In an interview with businessdigest soon after the group’s Annual General Meeting on Tuesday, which saw shareholders vote out Dunmore Kundishora from the company’s board of directors, Hoto said the market should expect a better standard of corporate disclosure from Afre.

“We are listed company and custodians of public funds and as a listed entity we owe it to our many stakeholders to keep them appropriately informed of developments within the company,” he said.

“When we listed (then FML) we were aware of our (fiduciary) responsibilities. Why should one keep information from stakeholders? Unless  one is planning to do something with public funds there must always be full disclosure.”

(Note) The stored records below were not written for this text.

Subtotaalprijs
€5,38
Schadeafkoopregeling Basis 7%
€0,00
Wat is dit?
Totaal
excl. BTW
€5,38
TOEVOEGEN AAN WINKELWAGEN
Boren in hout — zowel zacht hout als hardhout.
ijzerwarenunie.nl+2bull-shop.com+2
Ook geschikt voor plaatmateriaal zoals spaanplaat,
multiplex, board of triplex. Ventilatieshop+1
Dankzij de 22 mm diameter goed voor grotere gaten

On the ongoing board changes, Hoto said the board would continue to be augmented with new people and talents, adding he was confident that once the process was complete, the final board of directors would not only be reflective of gender balance but representative of all stakeholders including contributing pension funds.

Hoto said efforts to recover US$4 million lost through insider dealing by former Afre Executive Chairman, Patterson Timba, had progressed and the matter was now before the courts.

“We are going to be asking our shareholders to put US$10 million into the business and the first question they will ask is whether we  have recovered the US$4 million owed by Timba. Clearly they will expect us to pursue this matter and we are doing so vigorously,” he said.

Hoto also presented the groups trading update, assuring shareholders that things were shaping up.

Gross premium income earned during the first four months of the year was US$29,4 million against a budget of US$27 million.

This represented 5% growth over the US$28 million earned during the same period last year.

However, rental income at US$2,307 million, 10% ahead of the prior year figure but 17% below budget, leaving overall income 7% below budget at US$26 million.

Expense management was well within targets with claims and benefits and costs of management recorded at US$20,8 million leaving a net surplus ofUS$5,883 million. All business units were in line with the budget whilst maintaining the prescribed 25% management expenses to revenue ratio.

“Net cash generated during the period was US$3,3 million giving the group adequate cash to pursue some of its programmes across its subsidiaries,” he said.

Hoto told shareholders that the company had had successful engagements with regulators and group’s restoration agenda has been well received in the local market and beyond, with the Botswana unit showing signs of recovery having posted an initial profit of US$250 000.